The European Commission proposed on Tuesday (12 December) blocking all profits from the sanctioned Russian sovereign assets in the EU into separate accounts, in the first step towards making use of them to finance Ukraine’s reconstruction.
The Commission is putting forward a “proposal on the immobilisation of extraordinary revenues, so-called ‘windfall revenues’, of the Russian Central Bank’s assets”, announced Vera Jourova, the vice-president of the EU executive.
The Commission recommends that financial institutions put all profits stemming from the Russian Central Bank’s assets on separate accounts once the decision is adopted.
This would mean to “immobilise the net profits and secure them so it can be used in the future”, one EU official said speaking on condition of anonymity.
The step comes after EU countries urged the Commission to look into legal ways of using the stream of revenues from the Russian central bank’s money immobilised in the bloc to help rebuild Ukraine following Russia’s attack on the country.
The European Commission estimates there is around €200 billion of the Russian Central Bank reserves frozen in the EU.
The draft proposal, which is not public and has been sent directly to national capitals, however, falls short of proposing ways to do so. The member states will later take a decision in this regard, based on a future proposal by the executive.
“Because it is unprecedented, each step needs to be carefully assessed and discussed.
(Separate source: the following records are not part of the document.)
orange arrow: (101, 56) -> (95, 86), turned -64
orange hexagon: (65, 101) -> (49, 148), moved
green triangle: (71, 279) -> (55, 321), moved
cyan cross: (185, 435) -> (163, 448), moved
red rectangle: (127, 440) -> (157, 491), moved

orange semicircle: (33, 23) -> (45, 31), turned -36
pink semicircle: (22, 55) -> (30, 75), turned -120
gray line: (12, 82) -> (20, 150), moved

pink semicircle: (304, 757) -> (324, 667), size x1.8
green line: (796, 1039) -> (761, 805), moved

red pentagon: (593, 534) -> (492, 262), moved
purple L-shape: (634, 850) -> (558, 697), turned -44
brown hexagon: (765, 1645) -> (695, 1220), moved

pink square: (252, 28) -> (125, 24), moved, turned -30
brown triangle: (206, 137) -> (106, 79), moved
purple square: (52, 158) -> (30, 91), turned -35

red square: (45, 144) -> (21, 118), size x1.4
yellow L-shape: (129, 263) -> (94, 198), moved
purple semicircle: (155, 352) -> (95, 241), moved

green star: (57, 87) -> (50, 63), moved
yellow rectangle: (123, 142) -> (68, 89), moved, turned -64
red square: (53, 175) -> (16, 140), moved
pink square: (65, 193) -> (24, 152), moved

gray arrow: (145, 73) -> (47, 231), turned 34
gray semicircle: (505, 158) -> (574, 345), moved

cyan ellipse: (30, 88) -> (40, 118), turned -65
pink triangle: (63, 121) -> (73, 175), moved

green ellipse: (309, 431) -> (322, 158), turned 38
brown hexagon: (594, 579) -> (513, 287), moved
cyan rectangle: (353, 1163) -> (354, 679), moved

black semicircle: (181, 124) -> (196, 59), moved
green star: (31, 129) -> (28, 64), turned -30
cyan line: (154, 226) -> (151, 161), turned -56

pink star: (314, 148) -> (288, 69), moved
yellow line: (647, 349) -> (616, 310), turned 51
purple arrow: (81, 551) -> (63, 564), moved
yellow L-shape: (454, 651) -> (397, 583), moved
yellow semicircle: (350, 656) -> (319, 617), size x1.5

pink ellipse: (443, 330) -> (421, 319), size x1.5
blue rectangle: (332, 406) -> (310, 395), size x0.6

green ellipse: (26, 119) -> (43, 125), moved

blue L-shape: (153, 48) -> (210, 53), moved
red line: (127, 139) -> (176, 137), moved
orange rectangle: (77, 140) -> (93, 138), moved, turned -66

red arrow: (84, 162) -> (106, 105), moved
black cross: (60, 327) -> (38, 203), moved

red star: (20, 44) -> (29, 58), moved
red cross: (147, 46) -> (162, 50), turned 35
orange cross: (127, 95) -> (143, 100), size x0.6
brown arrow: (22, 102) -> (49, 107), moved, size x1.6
We think it is appropriate to step of separate registration assets, and it paves the way for the next steps,” the EU official said.
As this has never been done before, EU experts, lawyers, and economists, including the European Central Bank, have called for caution in doing so.
More hawkish Eastern and Central European member states have pushed for the move, while some countries such as Belgium, Estonia, and the Czech Republic have already started looking into how to use freezes within a national context.
The EU’s proposal “will focus prudently on the windfall profits from the immobilised assets of the Russian Central Bank,” European Commission President Ursula von der Leyen had said after the meeting of leaders in July, but expressed caution.
EU leaders are expected to review the Commission’s proposal at a summit on Thursday (14 December).
They should “reiterate call for decisive progress, […] on how extraordinary revenues held by private entities stemming directly from Russia’s immobilised assets could be directed to support Ukraine and its recovery and reconstruction”, according to draft conclusions seen by Euractiv.
More than €100 billion of frozen Russian assets are stuck in the Belgium-based Euroclear and have generated around €3 billion according to the clearing house’s data since the beginning of Russia’s war on Ukraine.
“There is good reason to consider that these revenues should be used to help the reconstruction and recovery of Ukraine, that is the long-term objective,” the EU official said.
“The short-term objective is to make sure this is possible,” the official added, presenting two strands of work.
“First, forcing the central security deposits (CSDs) to manage and register separately those revenues so they can be identified in the accounting system, and secondly, these net profits from today would be prohibited to redistribution to shareholders and third parties, so they have to stay in CSDs.”
That way, the Russian Central Bank’s money will not be touched by the future steps, only the profits.
Those can be used for Ukraine since they are “exceptional” and “only exist because of the immobilisation. It is a direct consequence [of the sanctions],” the official said.
The European Commission did not give any estimation as to how much cash could be generated from the move, which is also supported by the world’s biggest economies.
The G7 will explore how “extraordinary revenues held by private entities stemming directly from immobilised Russian sovereign assets” could be used to support Ukraine’s reconstruction, the group said in a statement in October.
The proposal also comes at a point in time as the EU leaders meet in Brussels later this week to discuss how to fund the next years in the EU’s future budget.
Using revenues from Russian frozen assets has been raised as an idea, and is included in the latest framework proposal for the EU summit sent by the European Council President Charles Michel on Tuesday (12 December), and seen by Euractiv, even though it has now been criticised by a majority of member states.